Output the listing below verbatim, from its first line to its last.

____ Provided records

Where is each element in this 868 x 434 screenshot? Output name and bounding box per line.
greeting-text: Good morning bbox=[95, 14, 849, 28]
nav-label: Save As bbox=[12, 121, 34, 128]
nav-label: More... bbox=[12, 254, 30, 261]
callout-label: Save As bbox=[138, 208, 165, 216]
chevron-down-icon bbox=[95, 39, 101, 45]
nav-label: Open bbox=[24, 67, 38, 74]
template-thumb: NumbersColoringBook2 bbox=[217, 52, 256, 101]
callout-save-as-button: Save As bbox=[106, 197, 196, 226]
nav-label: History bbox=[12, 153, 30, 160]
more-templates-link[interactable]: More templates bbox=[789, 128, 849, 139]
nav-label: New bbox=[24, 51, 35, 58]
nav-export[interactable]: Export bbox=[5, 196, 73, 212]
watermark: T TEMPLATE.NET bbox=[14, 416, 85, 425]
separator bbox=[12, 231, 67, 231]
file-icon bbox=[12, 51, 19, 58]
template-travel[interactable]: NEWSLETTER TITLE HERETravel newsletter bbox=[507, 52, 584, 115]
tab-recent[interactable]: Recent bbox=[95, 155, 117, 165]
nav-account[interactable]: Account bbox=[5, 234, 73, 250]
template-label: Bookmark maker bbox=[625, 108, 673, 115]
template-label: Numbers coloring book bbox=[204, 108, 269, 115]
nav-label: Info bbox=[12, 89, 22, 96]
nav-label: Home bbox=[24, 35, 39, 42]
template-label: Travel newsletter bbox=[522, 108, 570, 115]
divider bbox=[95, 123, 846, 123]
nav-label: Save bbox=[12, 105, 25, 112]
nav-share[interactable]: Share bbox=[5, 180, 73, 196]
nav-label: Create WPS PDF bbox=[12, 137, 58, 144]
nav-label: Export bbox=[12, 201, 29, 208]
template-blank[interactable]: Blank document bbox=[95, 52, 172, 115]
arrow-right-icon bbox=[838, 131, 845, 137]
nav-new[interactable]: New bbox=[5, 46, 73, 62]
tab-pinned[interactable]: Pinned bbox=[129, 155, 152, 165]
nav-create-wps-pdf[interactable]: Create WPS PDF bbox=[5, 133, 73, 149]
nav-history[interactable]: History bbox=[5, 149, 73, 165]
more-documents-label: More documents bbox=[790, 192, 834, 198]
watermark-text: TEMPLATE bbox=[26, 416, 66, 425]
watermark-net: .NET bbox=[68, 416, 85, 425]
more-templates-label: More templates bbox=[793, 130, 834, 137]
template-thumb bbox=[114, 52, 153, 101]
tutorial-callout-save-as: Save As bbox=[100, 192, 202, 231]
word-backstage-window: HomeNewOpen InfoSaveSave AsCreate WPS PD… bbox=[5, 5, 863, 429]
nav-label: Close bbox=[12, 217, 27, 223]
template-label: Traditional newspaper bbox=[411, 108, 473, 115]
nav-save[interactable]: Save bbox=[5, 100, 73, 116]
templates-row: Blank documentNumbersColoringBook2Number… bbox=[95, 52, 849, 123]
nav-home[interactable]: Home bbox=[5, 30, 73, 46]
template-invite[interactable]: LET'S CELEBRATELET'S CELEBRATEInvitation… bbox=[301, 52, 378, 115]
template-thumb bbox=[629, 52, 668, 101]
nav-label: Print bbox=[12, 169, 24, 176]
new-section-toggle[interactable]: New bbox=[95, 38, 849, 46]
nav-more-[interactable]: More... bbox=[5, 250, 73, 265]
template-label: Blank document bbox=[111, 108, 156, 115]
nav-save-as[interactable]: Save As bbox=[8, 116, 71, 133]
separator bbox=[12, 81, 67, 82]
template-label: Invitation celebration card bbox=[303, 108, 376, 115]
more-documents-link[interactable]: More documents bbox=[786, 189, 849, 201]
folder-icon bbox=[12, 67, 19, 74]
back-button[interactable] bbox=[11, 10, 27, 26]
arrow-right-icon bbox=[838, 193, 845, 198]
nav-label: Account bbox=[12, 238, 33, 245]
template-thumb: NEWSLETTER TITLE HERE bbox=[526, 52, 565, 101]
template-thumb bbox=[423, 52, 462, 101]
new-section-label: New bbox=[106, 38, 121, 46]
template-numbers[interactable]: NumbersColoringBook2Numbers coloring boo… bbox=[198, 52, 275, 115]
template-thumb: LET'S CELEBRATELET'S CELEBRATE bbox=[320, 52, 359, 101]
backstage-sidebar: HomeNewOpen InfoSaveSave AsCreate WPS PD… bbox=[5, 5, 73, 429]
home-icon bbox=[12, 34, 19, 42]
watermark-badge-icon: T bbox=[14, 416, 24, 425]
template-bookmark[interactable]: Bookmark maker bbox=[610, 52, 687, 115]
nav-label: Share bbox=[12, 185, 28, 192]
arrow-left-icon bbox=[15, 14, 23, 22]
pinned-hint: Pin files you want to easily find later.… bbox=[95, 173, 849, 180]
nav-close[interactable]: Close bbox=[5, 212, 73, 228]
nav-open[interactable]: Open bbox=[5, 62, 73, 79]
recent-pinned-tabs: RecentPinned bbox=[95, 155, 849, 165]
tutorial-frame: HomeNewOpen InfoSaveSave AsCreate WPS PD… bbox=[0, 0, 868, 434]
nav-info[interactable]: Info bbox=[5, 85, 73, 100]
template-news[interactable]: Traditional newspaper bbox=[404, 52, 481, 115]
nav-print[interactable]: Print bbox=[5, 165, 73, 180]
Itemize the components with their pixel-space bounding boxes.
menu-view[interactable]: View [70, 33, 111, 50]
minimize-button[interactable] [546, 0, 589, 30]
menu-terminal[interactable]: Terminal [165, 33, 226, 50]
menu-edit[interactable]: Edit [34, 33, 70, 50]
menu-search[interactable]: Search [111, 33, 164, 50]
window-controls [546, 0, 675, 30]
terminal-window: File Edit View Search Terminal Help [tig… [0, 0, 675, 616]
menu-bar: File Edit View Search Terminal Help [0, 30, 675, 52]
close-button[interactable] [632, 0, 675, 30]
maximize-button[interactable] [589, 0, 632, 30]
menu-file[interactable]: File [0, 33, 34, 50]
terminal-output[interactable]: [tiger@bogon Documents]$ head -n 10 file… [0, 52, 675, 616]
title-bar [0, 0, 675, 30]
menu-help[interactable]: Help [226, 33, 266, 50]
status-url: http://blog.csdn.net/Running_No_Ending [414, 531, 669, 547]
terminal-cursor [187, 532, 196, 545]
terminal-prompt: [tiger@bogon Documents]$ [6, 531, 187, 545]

________

§ **Solution to the problem**:
Where is each element in this 868 x 434 screenshot? Output name and bounding box per line.
greeting-text: Good morning bbox=[95, 14, 849, 28]
nav-label: Save As bbox=[12, 121, 34, 128]
nav-label: More... bbox=[12, 254, 30, 261]
callout-label: Save As bbox=[138, 208, 165, 216]
chevron-down-icon bbox=[95, 39, 101, 45]
nav-label: Open bbox=[24, 67, 38, 74]
template-thumb: NumbersColoringBook2 bbox=[217, 52, 256, 101]
callout-save-as-button: Save As bbox=[106, 197, 196, 226]
nav-label: History bbox=[12, 153, 30, 160]
more-templates-link[interactable]: More templates bbox=[789, 128, 849, 139]
nav-label: New bbox=[24, 51, 35, 58]
nav-export[interactable]: Export bbox=[5, 196, 73, 212]
watermark: T TEMPLATE.NET bbox=[14, 416, 85, 425]
separator bbox=[12, 231, 67, 231]
file-icon bbox=[12, 51, 19, 58]
template-travel[interactable]: NEWSLETTER TITLE HERETravel newsletter bbox=[507, 52, 584, 115]
tab-recent[interactable]: Recent bbox=[95, 155, 117, 165]
nav-account[interactable]: Account bbox=[5, 234, 73, 250]
template-label: Bookmark maker bbox=[625, 108, 673, 115]
template-label: Numbers coloring book bbox=[204, 108, 269, 115]
nav-label: Info bbox=[12, 89, 22, 96]
nav-label: Home bbox=[24, 35, 39, 42]
template-label: Travel newsletter bbox=[522, 108, 570, 115]
divider bbox=[95, 123, 846, 123]
nav-label: Save bbox=[12, 105, 25, 112]
nav-share[interactable]: Share bbox=[5, 180, 73, 196]
nav-label: Create WPS PDF bbox=[12, 137, 58, 144]
nav-label: Export bbox=[12, 201, 29, 208]
template-blank[interactable]: Blank document bbox=[95, 52, 172, 115]
arrow-right-icon bbox=[838, 131, 845, 137]
nav-new[interactable]: New bbox=[5, 46, 73, 62]
tab-pinned[interactable]: Pinned bbox=[129, 155, 152, 165]
nav-create-wps-pdf[interactable]: Create WPS PDF bbox=[5, 133, 73, 149]
nav-history[interactable]: History bbox=[5, 149, 73, 165]
more-documents-label: More documents bbox=[790, 192, 834, 198]
watermark-text: TEMPLATE bbox=[26, 416, 66, 425]
watermark-net: .NET bbox=[68, 416, 85, 425]
more-templates-label: More templates bbox=[793, 130, 834, 137]
template-thumb bbox=[114, 52, 153, 101]
tutorial-callout-save-as: Save As bbox=[100, 192, 202, 231]
word-backstage-window: HomeNewOpen InfoSaveSave AsCreate WPS PD… bbox=[5, 5, 863, 429]
nav-label: Close bbox=[12, 217, 27, 223]
template-label: Traditional newspaper bbox=[411, 108, 473, 115]
nav-save[interactable]: Save bbox=[5, 100, 73, 116]
templates-row: Blank documentNumbersColoringBook2Number… bbox=[95, 52, 849, 123]
nav-home[interactable]: Home bbox=[5, 30, 73, 46]
template-invite[interactable]: LET'S CELEBRATELET'S CELEBRATEInvitation… bbox=[301, 52, 378, 115]
template-thumb bbox=[629, 52, 668, 101]
nav-label: Print bbox=[12, 169, 24, 176]
new-section-toggle[interactable]: New bbox=[95, 38, 849, 46]
nav-more-[interactable]: More... bbox=[5, 250, 73, 265]
template-label: Blank document bbox=[111, 108, 156, 115]
nav-save-as[interactable]: Save As bbox=[8, 116, 71, 133]
separator bbox=[12, 81, 67, 82]
template-label: Invitation celebration card bbox=[303, 108, 376, 115]
more-documents-link[interactable]: More documents bbox=[786, 189, 849, 201]
folder-icon bbox=[12, 67, 19, 74]
back-button[interactable] bbox=[11, 10, 27, 26]
arrow-right-icon bbox=[838, 193, 845, 198]
nav-label: Account bbox=[12, 238, 33, 245]
template-thumb: NEWSLETTER TITLE HERE bbox=[526, 52, 565, 101]
template-thumb bbox=[423, 52, 462, 101]
new-section-label: New bbox=[106, 38, 121, 46]
template-numbers[interactable]: NumbersColoringBook2Numbers coloring boo… bbox=[198, 52, 275, 115]
template-thumb: LET'S CELEBRATELET'S CELEBRATE bbox=[320, 52, 359, 101]
backstage-sidebar: HomeNewOpen InfoSaveSave AsCreate WPS PD… bbox=[5, 5, 73, 429]
home-icon bbox=[12, 34, 19, 42]
watermark-badge-icon: T bbox=[14, 416, 24, 425]
template-bookmark[interactable]: Bookmark maker bbox=[610, 52, 687, 115]
nav-label: Share bbox=[12, 185, 28, 192]
arrow-left-icon bbox=[15, 14, 23, 22]
pinned-hint: Pin files you want to easily find later.… bbox=[95, 173, 849, 180]
nav-close[interactable]: Close bbox=[5, 212, 73, 228]
nav-open[interactable]: Open bbox=[5, 62, 73, 79]
recent-pinned-tabs: RecentPinned bbox=[95, 155, 849, 165]
tutorial-frame: HomeNewOpen InfoSaveSave AsCreate WPS PD… bbox=[0, 0, 868, 434]
nav-info[interactable]: Info bbox=[5, 85, 73, 100]
template-news[interactable]: Traditional newspaper bbox=[404, 52, 481, 115]
nav-print[interactable]: Print bbox=[5, 165, 73, 180]
Itemize the components with their pixel-space bounding boxes.
menu-view[interactable]: View [70, 33, 111, 50]
minimize-button[interactable] [546, 0, 589, 30]
menu-terminal[interactable]: Terminal [165, 33, 226, 50]
menu-edit[interactable]: Edit [34, 33, 70, 50]
menu-search[interactable]: Search [111, 33, 164, 50]
window-controls [546, 0, 675, 30]
terminal-window: File Edit View Search Terminal Help [tig… [0, 0, 675, 616]
menu-bar: File Edit View Search Terminal Help [0, 30, 675, 52]
close-button[interactable] [632, 0, 675, 30]
maximize-button[interactable] [589, 0, 632, 30]
menu-file[interactable]: File [0, 33, 34, 50]
terminal-output[interactable]: [tiger@bogon Documents]$ head -n 10 file… [0, 52, 675, 616]
title-bar [0, 0, 675, 30]
menu-help[interactable]: Help [226, 33, 266, 50]
status-url: http://blog.csdn.net/Running_No_Ending [414, 531, 669, 547]
terminal-cursor [187, 532, 196, 545]
terminal-prompt: [tiger@bogon Documents]$ [6, 531, 187, 545]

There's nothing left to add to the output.